How to manipulate the `training iteration` for each trial in Ray Tune

Hi, I want to obtain the detailed confidence value for each evaluation example during successive half (ray/hyperband.py at master · ray-project/ray · GitHub).

To achieve this, I use a indicator in config, and in my TrainerClass, I use this indicator to execute the training or evaluation. However, this step will increase training_iteration. What I want to do is to freeze the training_iteration. Any possible solutions to this?

Tune will immediately log the result return from step under its own training iteration. So, to achieve batching multiple calls to step as a one “report”, you probably will want to override the train method of Trainable.

First, I want to make sure I’m understanding your problem correctly first, then I can give you some starting points for how to do this:

  • Is this an accurate summary of what you want to achieve?
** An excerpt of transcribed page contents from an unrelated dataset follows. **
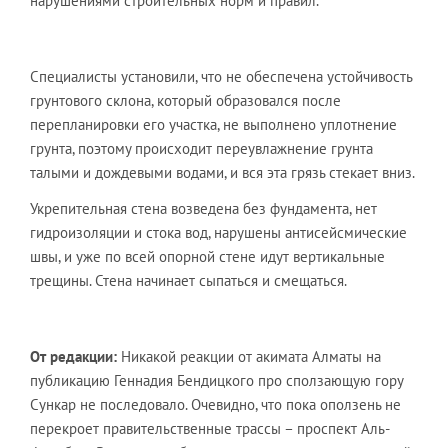
нарушениями строительных норм и правил.
Специалисты установили, что не обеспечена устойчивость
грунтового склона, который образовался после
перепланировки его участка, не выполнено уплотнение
грунта, поэтому происходит переувлажнение грунта
талыми и дождевыми водами, и вся эта грязь стекает вниз.
Укрепительная стена возведена без фундамента, нет
гидроизоляции и стока вод, нарушены антисейсмические
швы, и уже по всей опорной стене идут вертикальные
трещины. Стена начинает сыпаться и смещаться.
От редакции:
Никакой реакции от акимата Алматы на
публикацию Геннадия Бендицкого про сползающую гору
Сункар не последовало. Очевидно, что пока оползень не
перекроет правительственные трассы – проспект Аль-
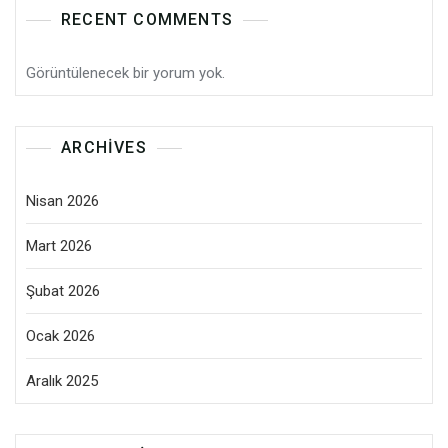
RECENT COMMENTS
Görüntülenecek bir yorum yok.
ARCHIVES
Nisan 2026
Mart 2026
Şubat 2026
Ocak 2026
Aralık 2025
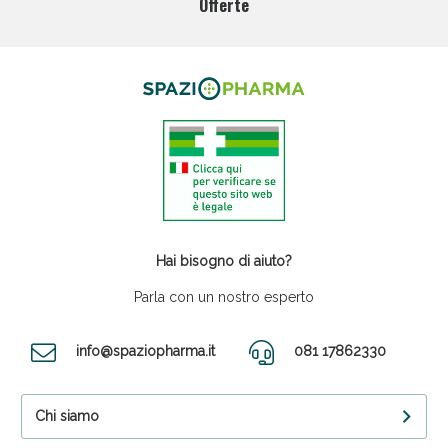
Offerte
Hai bisogno di aiuto?
Parla con un nostro esperto
info@spaziopharma.it
081 17862330
Chi siamo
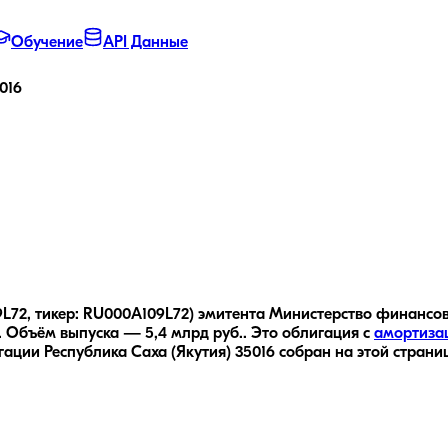
Обучение
API Данные
016
9L72, тикер: RU000A109L72) эмитента Министерство финансов 
.
Объём выпуска — 5,4 млрд руб..
Это облигация с
амортиза
игации
Республика Саха (Якутия) 35016
собран на этой страни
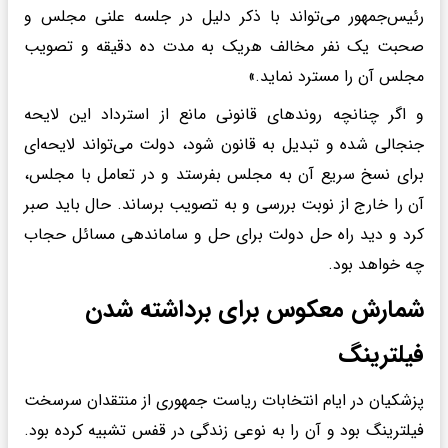
رئیس‌جمهور می‌تواند با ذکر دلیل در جلسه علنی مجلس و
صحبت یک نفر مخالف هریک به مدت ده دقیقه و تصویب
مجلس آن را مسترد نماید.»
و اگر چنانچه روندهای قانونی مانع از استرداد این لایحه
جنجالی شده و تبدیل به قانون شود، دولت می‌تواند لایحه‌ای
برای نسخ سریع آن به مجلس بفرستد و در تعامل با مجلس،
آن را خارج از نوبت بررسی و به تصویب برساند. حال باید صبر
کرد و دید راه حل دولت برای حل و ساماندهی مسائل حجاب
چه خواهد بود.
شمارش معکوس برای برداشته شدن
فیلترینگ
پزشکیان در ایام انتخابات ریاست جمهوری از منتقدان سرسخت
فیلترینگ بود و آن را به نوعی زندگی در قفس تشبیه کرده بود.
You want to obtain some metrics from the scheduler while it’s doing successive halving, which happens on on_trial_result (after the training step has already been performed), but the problem is that you want to append some metrics to be reported on the same iteration.
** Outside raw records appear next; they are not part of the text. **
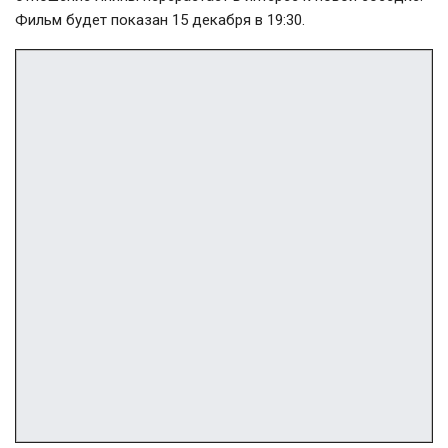
Фильм будет показан 15 декабря в 19:30.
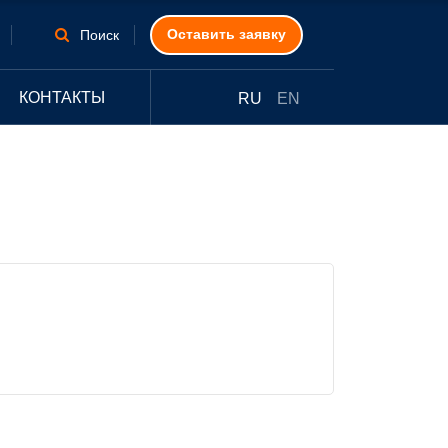
Оставить заявку
Поиск
КОНТАКТЫ
RU
EN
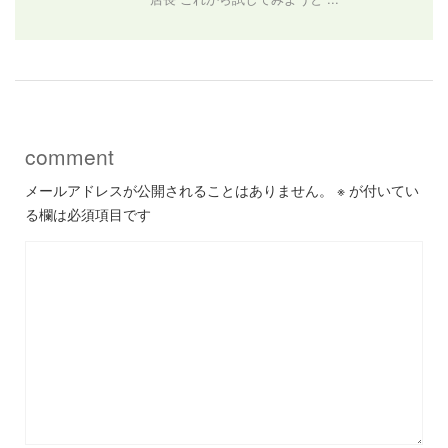
comment
メールアドレスが公開されることはありません。
※
が付いてい
る欄は必須項目です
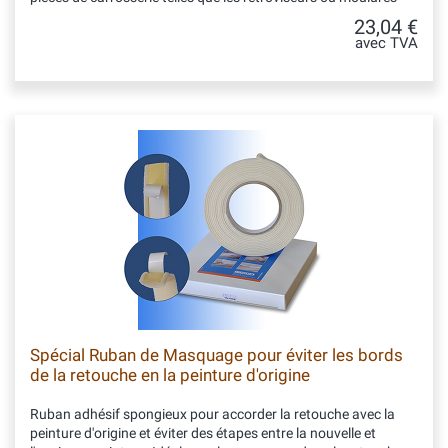
23,04 €
avec TVA
Spécial Ruban de Masquage pour éviter les bords
de la retouche en la peinture d'origine
Ruban adhésif spongieux pour accorder la retouche avec la
peinture d'origine et éviter des étapes entre la nouvelle et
  • Could you clarify what you mean between the indicator switching between training and evaluation?

Thanks for your reply.
First, your summary is correct.

Second, what I want to do is to collect the validation accuracy of multiple trials, and then use these values to compute an indicator which suggests whether all trials should conduct a evaluation on another reserved dataset. In this scenario, step function will execute evaluation instead of model training. However, when all trials execute step function, it will increase the training_iteration, this will mislead TrialScheduler (e.g., HyberBand) to make scheduling decisions.

got you.
I think there is more than how flexible our abstraction about training_iteration is. It’s also about how to tell Scheduler to ignore certain reported result (as for validation round, you probably wouldn’t want scheduler to act on that).
Unfortunately, I don’t think we support your scenario today out of box.